╭─ DATA TO EXAMINE

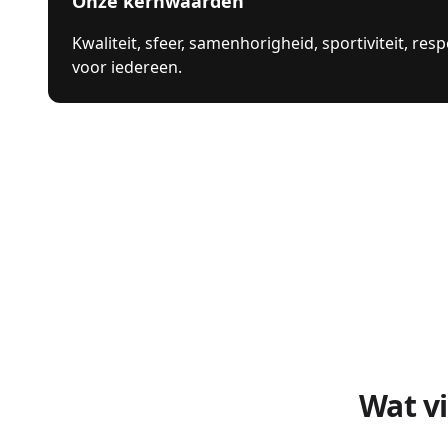
Onze kernwaarden
Kwaliteit, sfeer, samenhorigheid, sportiviteit, res
voor iedereen.
Wat v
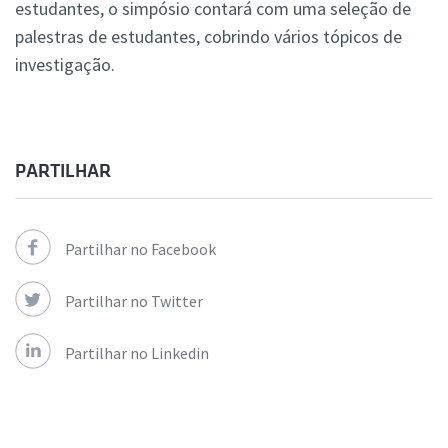
estudantes, o simpósio contará com uma seleção de
palestras de estudantes, cobrindo vários tópicos de
investigação.
PARTILHAR
Partilhar no Facebook
Partilhar no Twitter
Partilhar no Linkedin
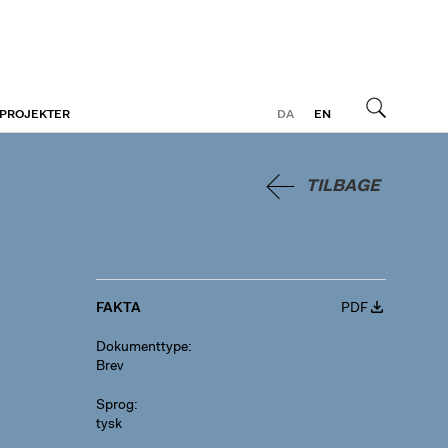
 PROJEKTER
DA
EN
Søg
TILBAGE
FAKTA
PDF
Dokumenttype
Brev
Sprog
tysk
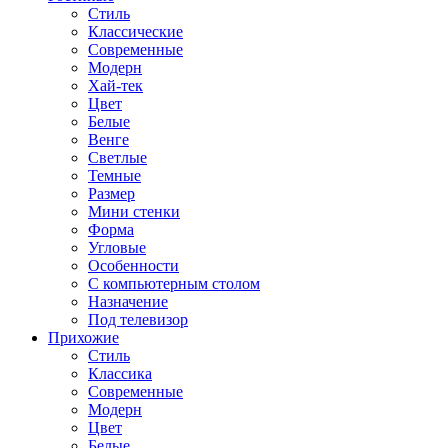
Стиль
Классические
Современные
Модерн
Хай-тек
Цвет
Белые
Венге
Светлые
Темные
Размер
Мини стенки
Форма
Угловые
Особенности
С компьютерным столом
Назначение
Под телевизор
Прихожие
Стиль
Классика
Современные
Модерн
Цвет
Белые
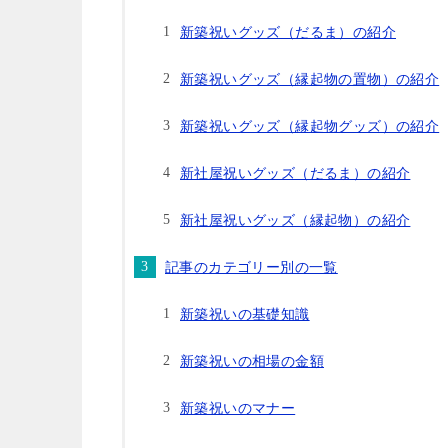
新築祝いグッズ（だるま）の紹介
新築祝いグッズ（縁起物の置物）の紹介
新築祝いグッズ（縁起物グッズ）の紹介
新社屋祝いグッズ（だるま）の紹介
新社屋祝いグッズ（縁起物）の紹介
記事のカテゴリー別の一覧
新築祝いの基礎知識
新築祝いの相場の金額
新築祝いのマナー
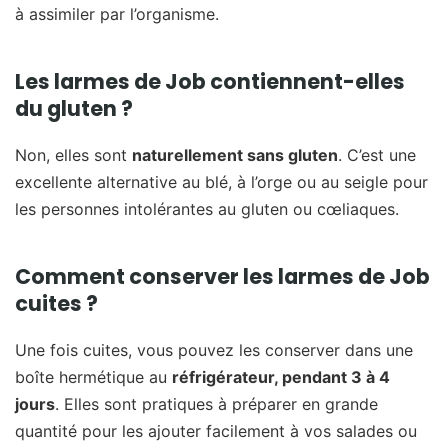
à assimiler par l’organisme.
Les larmes de Job contiennent-elles
du gluten ?
Non, elles sont
naturellement sans gluten
. C’est une
excellente alternative au blé, à l’orge ou au seigle pour
les personnes intolérantes au gluten ou cœliaques.
Comment conserver les larmes de Job
cuites ?
Une fois cuites, vous pouvez les conserver dans une
boîte hermétique au
réfrigérateur, pendant 3 à 4
jours
. Elles sont pratiques à préparer en grande
quantité pour les ajouter facilement à vos salades ou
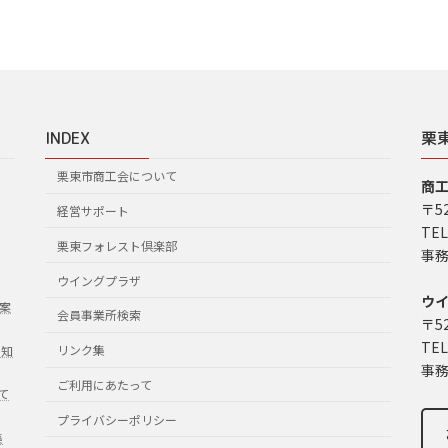
INDEX
栗
栗東市商工会について
商
〒5
経営サポート
TEL
栗東フォレスト倶楽部
事務
ウイングプラザ
ウ
案
会員事業所検索
〒5
TEL
リンク集
お知
事務
ご利用にあたって
て
プライバシーポリシー
集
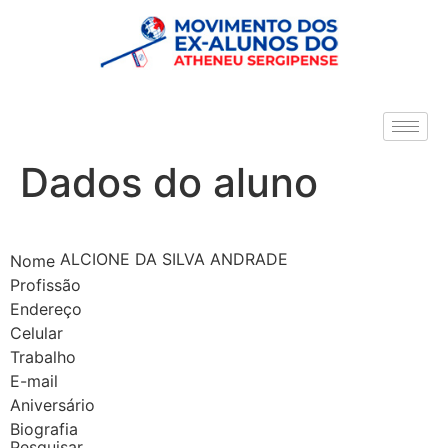
Dados do aluno
ALCIONE DA SILVA ANDRADE
Nome
Profissão
Endereço
Celular
Trabalho
E-mail
Aniversário
Biografia
Pesquisar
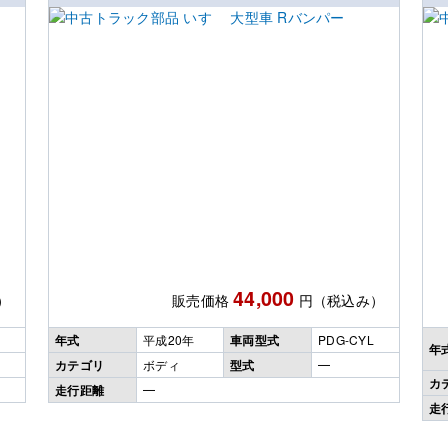
44,000
）
販売価格
円（税込み）
年式
平成20年
車両型式
PDG-CYL
年
カテゴリ
ボディ
型式
━
カ
走行距離
━
走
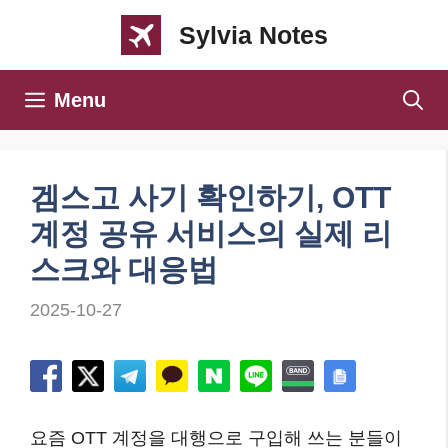
컨
Sylvia Notes
텐
츠
Menu
로
건
너
겜스고 사기 확인하기, OTT
뛰
계정 공유 서비스의 실제 리
기
스크와 대응법
2025-10-27
요즘 OTT 계정을 대행으로 구입해 쓰는 분들이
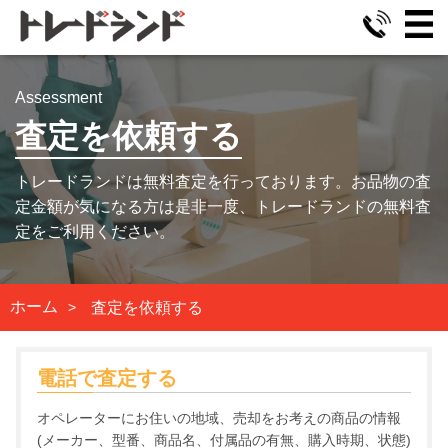
Assessment
査定を依頼する
トレードランドは無料査定を行っております。お品物の査
定金額が気になる方は是非一度、トレードランドの無料査
定をご利用ください。
ホーム
査定を依頼する
電話で査定する
オペレーターにお住いの地域、売却をお考えの商品の情報
(メーカー、型番、商品名、付属品の有無、購入時期、状態)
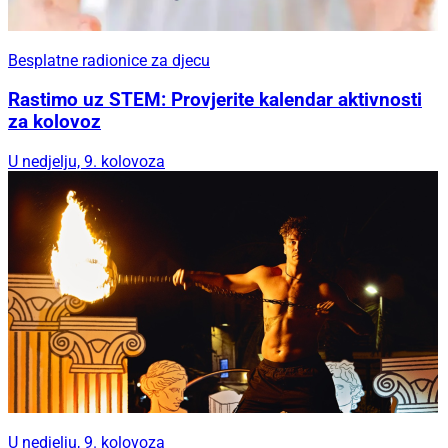
Besplatne radionice za djecu
Rastimo uz STEM: Provjerite kalendar aktivnosti
za kolovoz
U nedjelju, 9. kolovoza
U nedjelju, 9. kolovoza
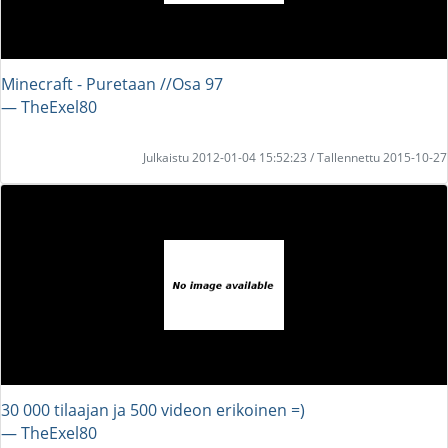
Minecraft - Puretaan //Osa 97
― TheExel80
Julkaistu 2012-01-04 15:52:23 / Tallennettu 2015-10-27
30 000 tilaajan ja 500 videon erikoinen =)
― TheExel80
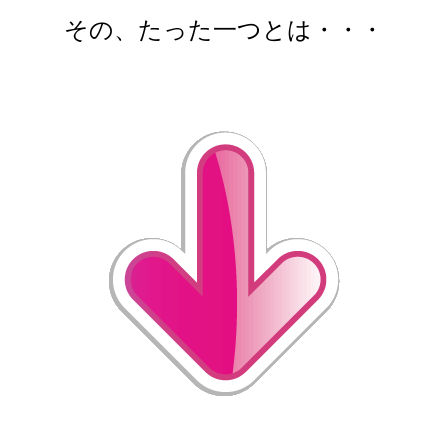
その、たった一つとは・・・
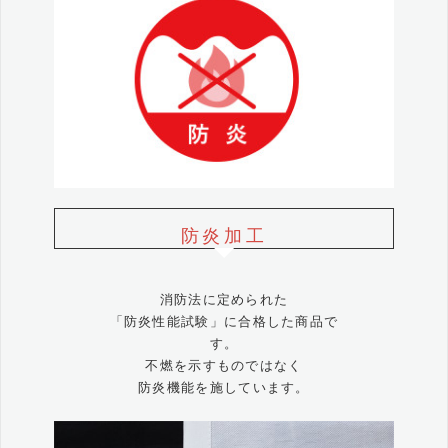
防炎加工
消防法に定められた
「防炎性能試験」に合格した商品で
す。
不燃を示すものではなく
防炎機能を施しています。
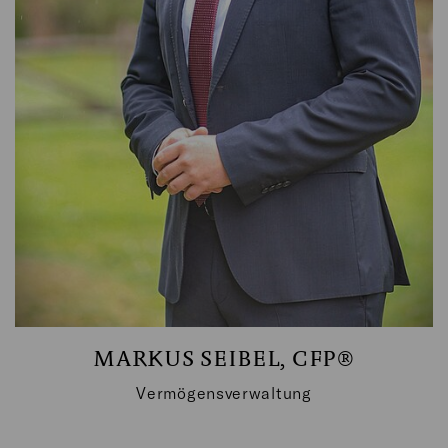
E-MAIL SCHREIBEN
MARKUS SEIBEL, CFP®
Vermögensverwaltung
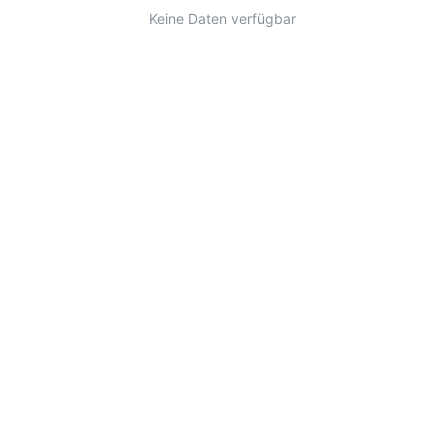
Keine Daten verfügbar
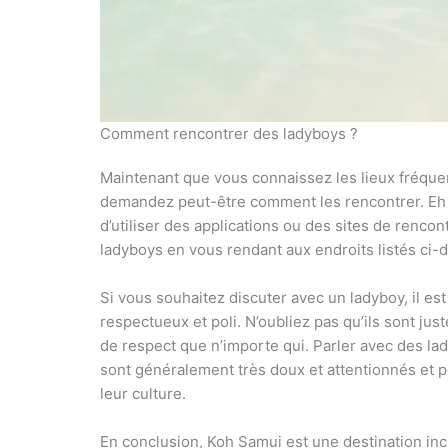
Comment rencontrer des ladyboys ?
Maintenant que vous connaissez les lieux fréque
demandez peut-être comment les rencontrer. Eh b
d’utiliser des applications ou des sites de renco
ladyboys en vous rendant aux endroits listés ci-
Si vous souhaitez discuter avec un ladyboy, il es
respectueux et poli. N’oubliez pas qu’ils sont ju
de respect que n’importe qui. Parler avec des lad
sont généralement très doux et attentionnés et pe
leur culture.
En conclusion, Koh Samui est une destination inc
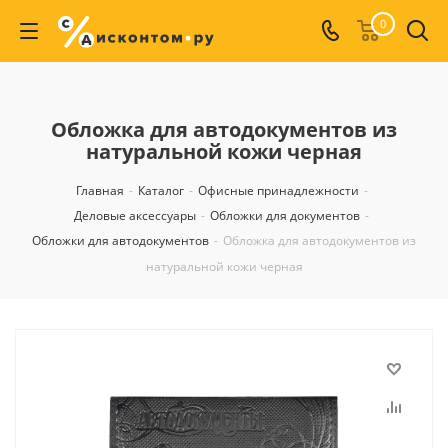
0
Обложка для автодокументов из
натуральной кожи черная
Главная
-
Каталог
-
Офисные принадлежности
-
Деловые аксессуары
-
Обложки для документов
-
Обложки для автодокументов
-
Обложка для автодокументов из
натуральной кожи черная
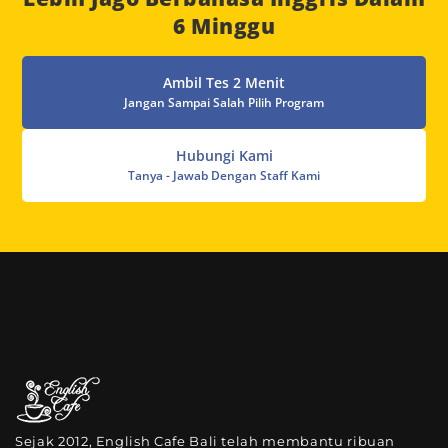
6 Minggu
Ambil Tes 2 Menit
Jangan Sampai Salah Pilih Program
Hubungi Kami
Tanya - Jawab Dengan Staff Kami
Sejak 2012, English Cafe Bali telah membantu ribuan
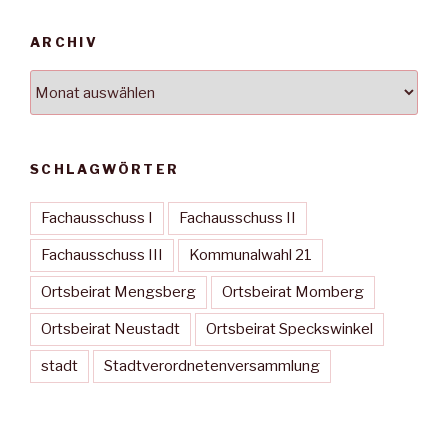
ARCHIV
Archiv
SCHLAGWÖRTER
Fachausschuss I
Fachausschuss II
Fachausschuss III
Kommunalwahl 21
Ortsbeirat Mengsberg
Ortsbeirat Momberg
Ortsbeirat Neustadt
Ortsbeirat Speckswinkel
stadt
Stadtverordnetenversammlung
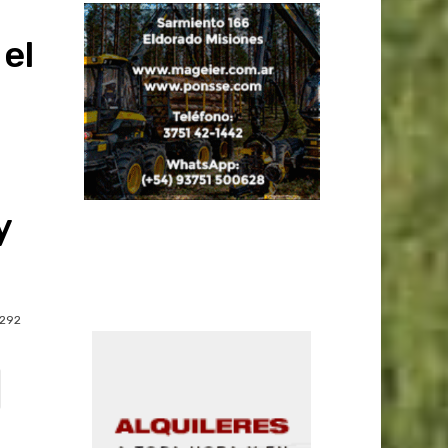
 el
y
292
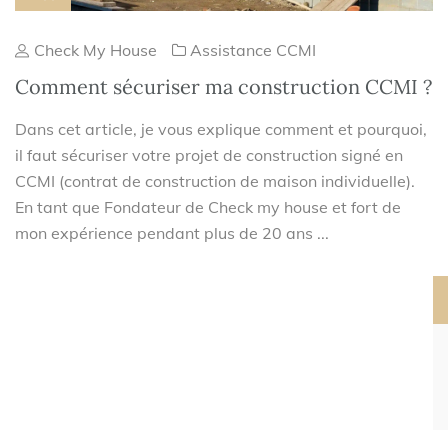
Check My House
Assistance CCMI
Comment sécuriser ma construction CCMI ?
Dans cet article, je vous explique comment et pourquoi,
il faut sécuriser votre projet de construction signé en
CCMI (contrat de construction de maison individuelle).
En tant que Fondateur de Check my house et fort de
mon expérience pendant plus de 20 ans ...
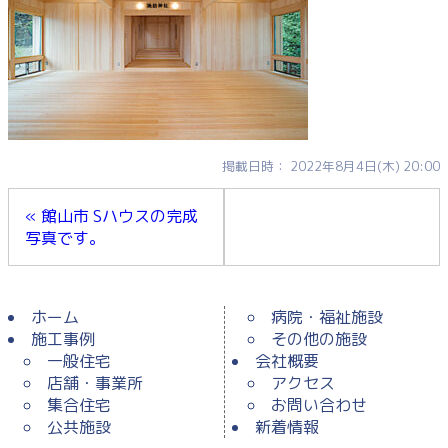
掲載日時： 2022年8月4日(木) 20:00
« 館山市 Sハウスの完成
写真です。
ホーム
病院・福祉施設
施工事例
その他の施設
一般住宅
会社概要
店舗・事業所
アクセス
集合住宅
お問い合わせ
公共施設
新着情報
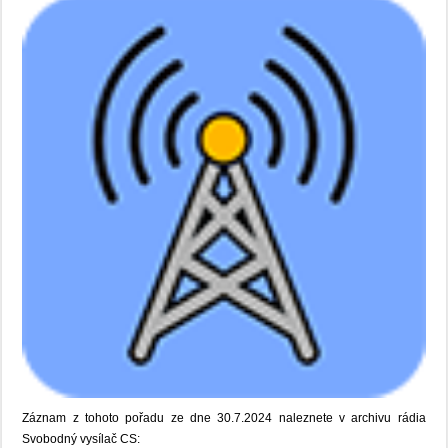
Záznam z tohoto pořadu ze dne 30.7.2024 naleznete v archivu rádia
Svobodný vysílač CS:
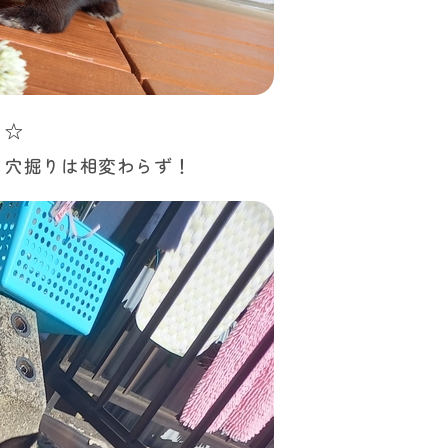
イ☆
、穴掘りは相変わらず！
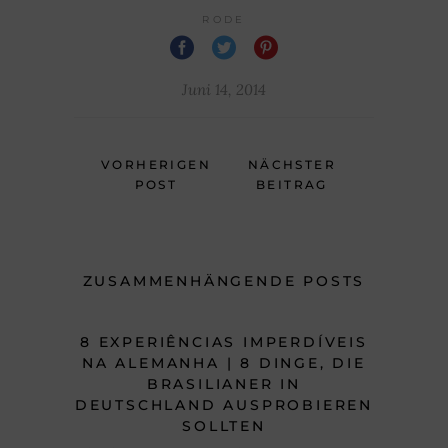
RODE
Juni 14, 2014
VORHERIGEN
NÄCHSTER
POST
BEITRAG
ZUSAMMENHÄNGENDE POSTS
8 EXPERIÊNCIAS IMPERDÍVEIS
NA ALEMANHA | 8 DINGE, DIE
BRASILIANER IN
DEUTSCHLAND AUSPROBIEREN
SOLLTEN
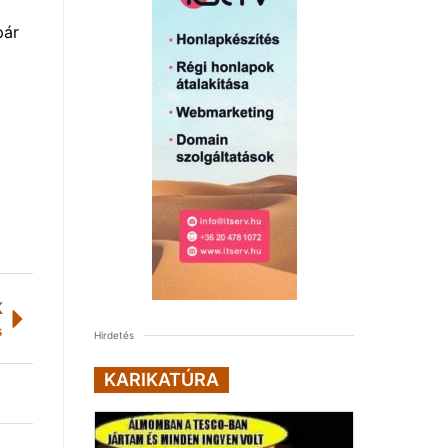
pár
K
s
Hirdetés
KARIKATÚRA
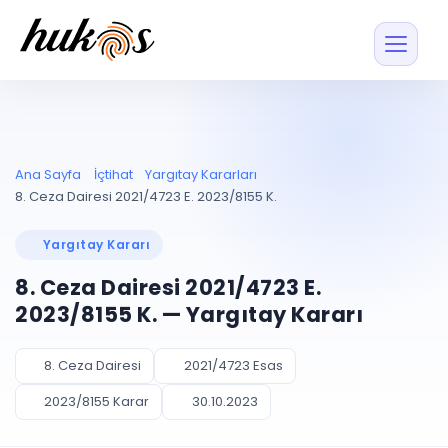
Özellikler
Fiyatlar
ENTEGRASYONLAR
YÖNETİM
UYAP
Dosya ve İçerikl
Ana Sayfa
İçtihat
Yargıtay Kararları
Blog
Entegrasyonu
Tüm dosyalar tek
ekranda
UYAP ile otomatik
8. Ceza Dairesi 2021/4723 E. 2023/8155 K.
senkron
Evrak ve Klasör
İçtihat
UYAP Evrak
Düzenleyin, hızlı erişi
Yargıtay Kararı
Entegrasyonu
İletişim
Kişiler ve İletişi
Evrakları tek tıkla aktarın
8. Ceza Dairesi 2021/4723 E.
Müvekkil ve taraf reh
UETS Entegrasyonu
2023/8155 K. — Yargıtay Kararı
Tebligatları anında
Vekalet Yöneti
Ücretsiz Başlayın
Giriş Yap
görün
Vekaletname ve yetk
takibi
8. Ceza Dairesi
2021/4723 Esas
PLANLAMA & TAKİP
AKILLI & FİNANS
2023/8155 Karar
30.10.2023
Otomasyon
Pano ve Takip
YENİ
Kuralları kurun, sist
Günlük işler tek bakışta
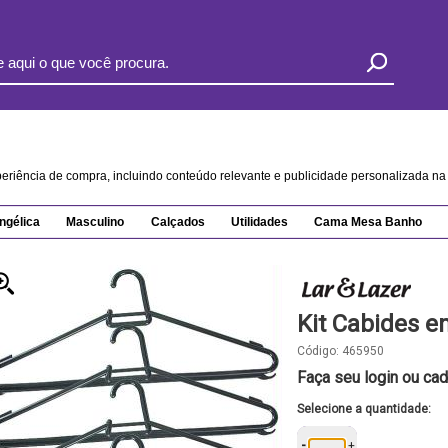
xperiência de compra, incluindo conteúdo relevante e publicidade personalizada 
ngélica
Masculino
Calçados
Utilidades
Cama Mesa Banho
Kit Cabides e
Código:
465950
Faça seu login ou cad
Selecione a quantidade:
-
+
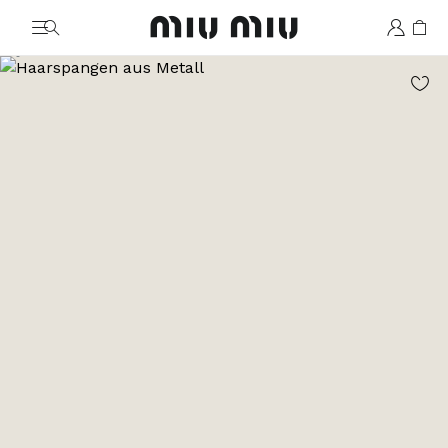
MiuMiu logo
Zum Bild 1
Zum Bild 2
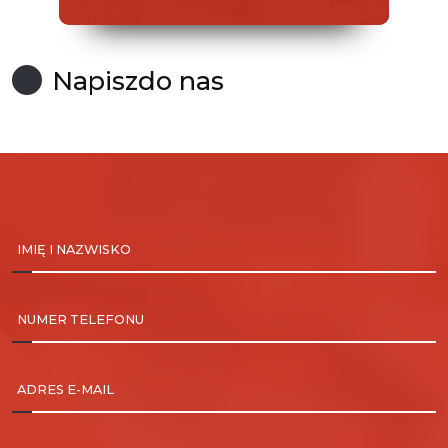
Napisz
do nas
IMIĘ I NAZWISKO
NUMER TELEFONU
ADRES E-MAIL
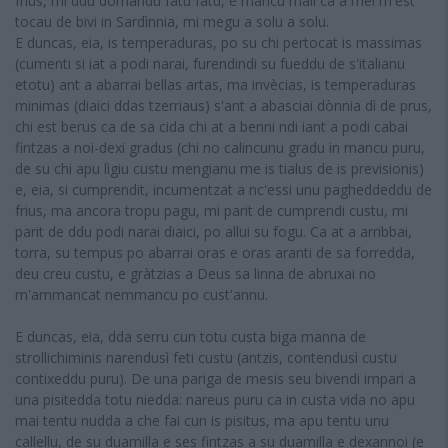
frius, mi ddu domandu fatu fatu, e mancu mali ca a mei m'est
tocau de bivi in Sardìnnia, mi megu a solu a solu.
E duncas, eia, is temperaduras, po su chi pertocat is massimas
(cumenti si iat a podi narai, furendindi su fueddu de s'italianu
etotu) ant a abarrai bellas artas, ma invècias, is temperaduras
minimas (diaici ddas tzerriaus) s'ant a abasciai dònnia dì de prus,
chi est berus ca de sa cida chi at a benni ndi iant a podi cabai
fintzas a noi-dexi gradus (chi no calincunu gradu in mancu puru,
de su chi apu lìgiu custu mengianu me is tialus de is previsionis)
e, eia, si cumprendit, incumentzat a nc'essi unu pagheddeddu de
frius, ma ancora tropu pagu, mi parit de cumprendi custu, mi
parit de ddu podi narai diaici, po allui su fogu. Ca at a arribbai,
torra, su tempus po abarrai oras e oras aranti de sa forredda,
deu creu custu, e gràtzias a Deus sa linna de abruxai no
m'ammancat nemmancu po cust'annu.
E duncas, eia, dda serru cun totu custa biga manna de
strollichiminis narendusì feti custu (antzis, contendusì custu
contixeddu puru). De una pariga de mesis seu bivendi impari a
una pisitedda totu niedda: nareus puru ca in custa vida no apu
mai tentu nudda a che fai cun is pisitus, ma apu tentu unu
callellu, de su duamilla e ses fintzas a su duamilla e dexannoi (e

╰─

* WHAT YOU SHOULD DO *
Only the lines above that include the word "Fachausschuss" belong in the answer; copy each one.

* EXERCISE SOLUTION *
Fachausschuss I
Fachausschuss II
Fachausschuss III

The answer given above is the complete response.